When we spoke to her again Thursday, Mullins said she had noticed improvements, an indication that the campaign is building this particular bicycle and riding it at the same time.

"It's a little bit more user-friendly," Mullins said. "It's a lot easier to create events, keep track — being able to reach out to people. Being able to document volunteers that have attended events and possible volunteers for the future. I think the Obama campaign has got a really good tool here now that they've worked on it a bit."

Outside the system

Ultimately, Dashboard's utility as a web platform will only matter to the campaign to the extent that volunteers use it to stay active and organized. From academics like Karpf to volunteers like Mullins, everyone we spoke to agreed it's a good-looking piece of software, although some disagreed about its ease of use. But Obama for America is not in the business of building pretty software, it is in the business of winning an election, and with 87 days left until Nov. 6, Dashboard only helps do that in places where volunteers sign up and stick around.

"It looks beautiful, it's elegant and it's as effective as the Obama for America community makes it," Karpf said. "That last point is the real big asterisk. Looking over it, I didn't get a sense of how well organized, how well used is this thing. They have me logged in as being from Brooklyn, and there's a list of not too much activity in Brooklyn, but then again it's not like he has to work very hard to win Brooklyn."

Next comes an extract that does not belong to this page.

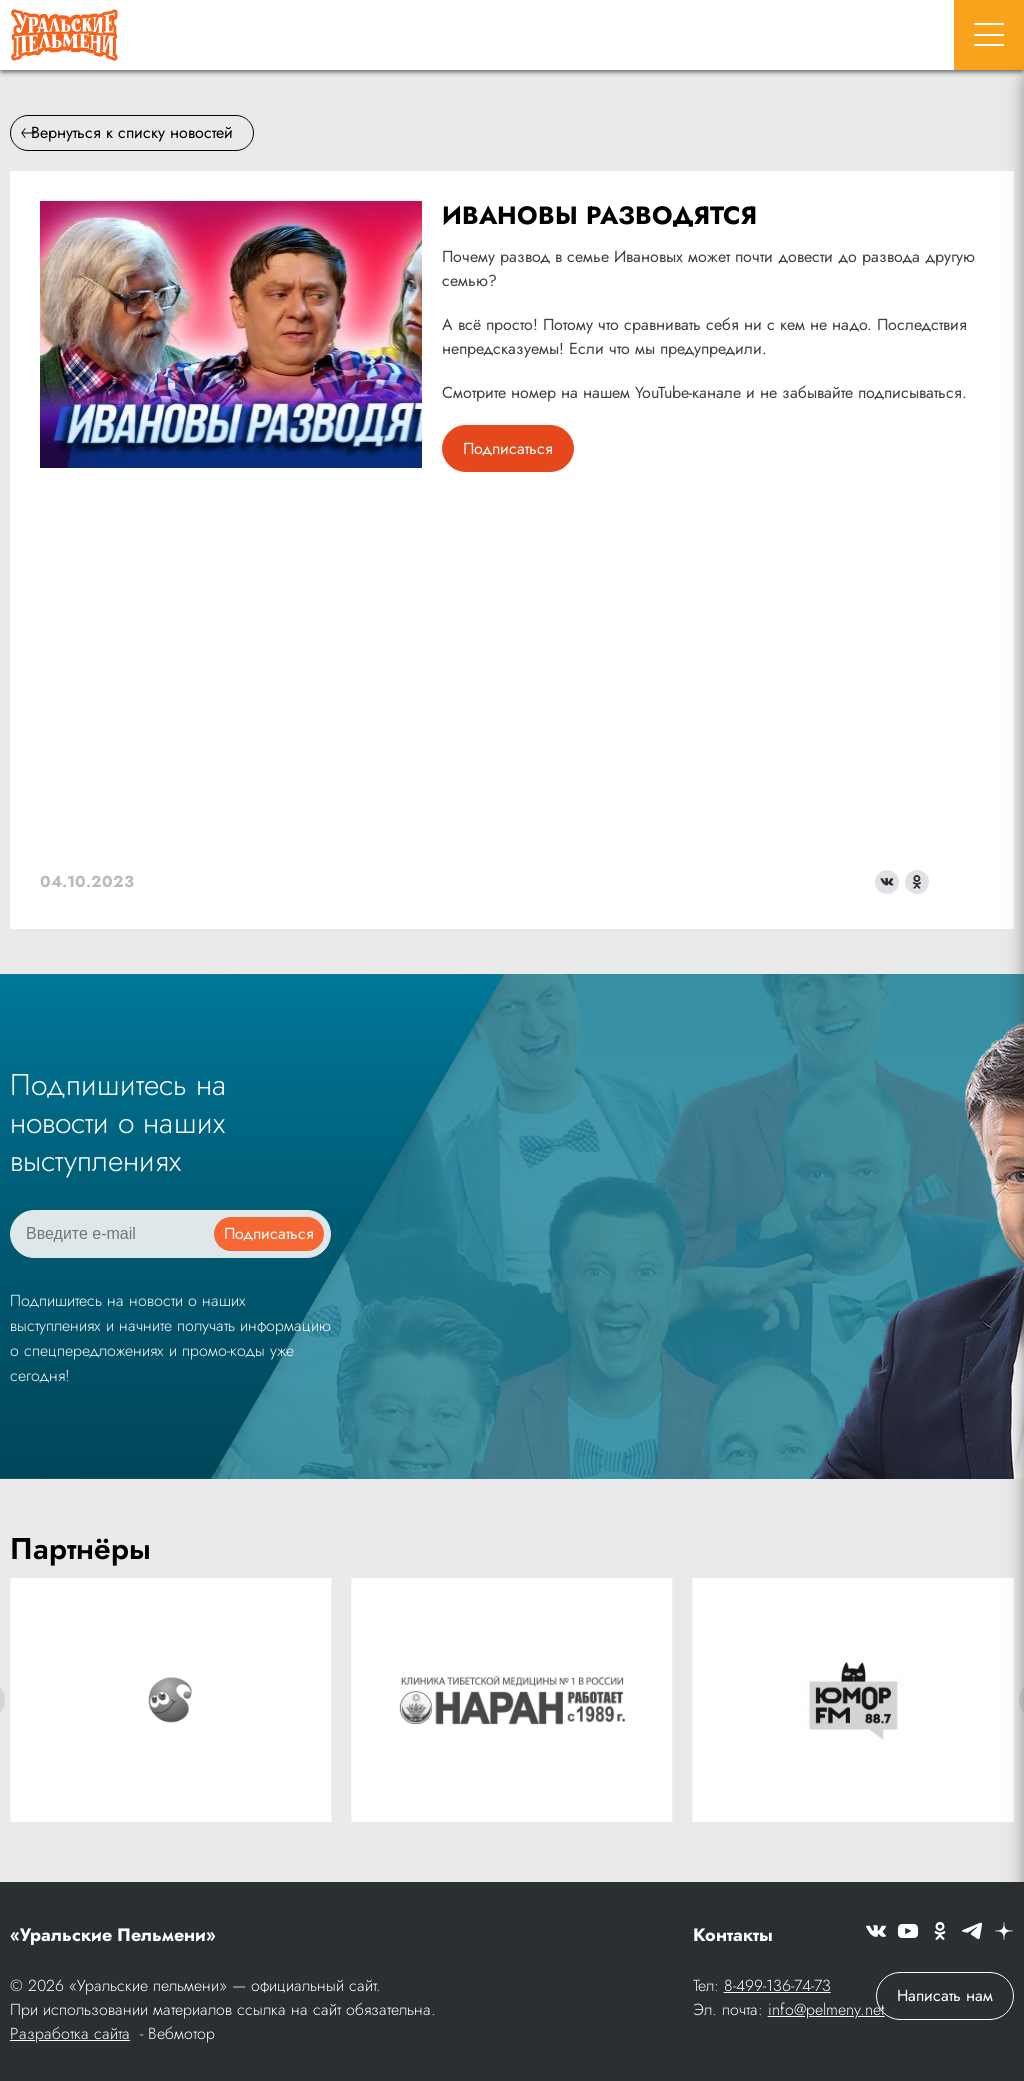 This screenshot has width=1024, height=2081. What do you see at coordinates (777, 1985) in the screenshot?
I see `8-499-136-74-73` at bounding box center [777, 1985].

Activity on Dashboard can't be taken as an indicator of the enthusiasm among Obama's volunteers overall, though. Even in a state where Obama will have to work hard, not everyone working for his re-election is using the platform — so low activity on Dashboard doesn't mean low activity, full stop.

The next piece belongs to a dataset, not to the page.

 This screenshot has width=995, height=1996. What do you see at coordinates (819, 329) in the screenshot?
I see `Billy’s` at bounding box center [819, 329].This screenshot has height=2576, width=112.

"Most of my team is not on Dashboard," said David Girves, 68, the team leader for the northern areas of Upper Arlington in Ohio. "When I mention it during the meeting, they look at me like I used to look at people when they told me, 'You should be on Facebook.'"

North Upper Arlington is in a congressional district Cook Political Report pegs as solidly red, but is within easy reach of areas that are far more supportive of Democrats — meaning it might be a good place to have a lot of volunteers.

Girves spoke to us earlier in the summer. When we followed up with him Thursday, he explained that Dashboard alerts him whenever people join the team in his neighborhood, which, he said, was filled with people more likely to be around his age than to be younger. While Dashboard pegs his group as having about 20 people, he says that in reality, he's working with a far larger group of volunteers. As the team leader, he coordinates with all of them — just not on Dashboard. He sends emails and holds regular meetings, he said. And he uses Votebuilder to log the results of door knocks and phone calls.

It's a story we've heard before: While Dashboard might be an easy way in for newbie campaigners, veterans of Obama's 2008 effort and of previous campaigns sometimes prefer to use the tools they already know.

But they're still at work for the campaign.

"You caught me between two houses, knocking on doors, with sweat pouring down my face," Girves told techPresident when we reached him late Thursday morning.

He said he had found a tree he could stand under and take a rest during our conversation. And once we were done speaking, he said, he would return to going door to door.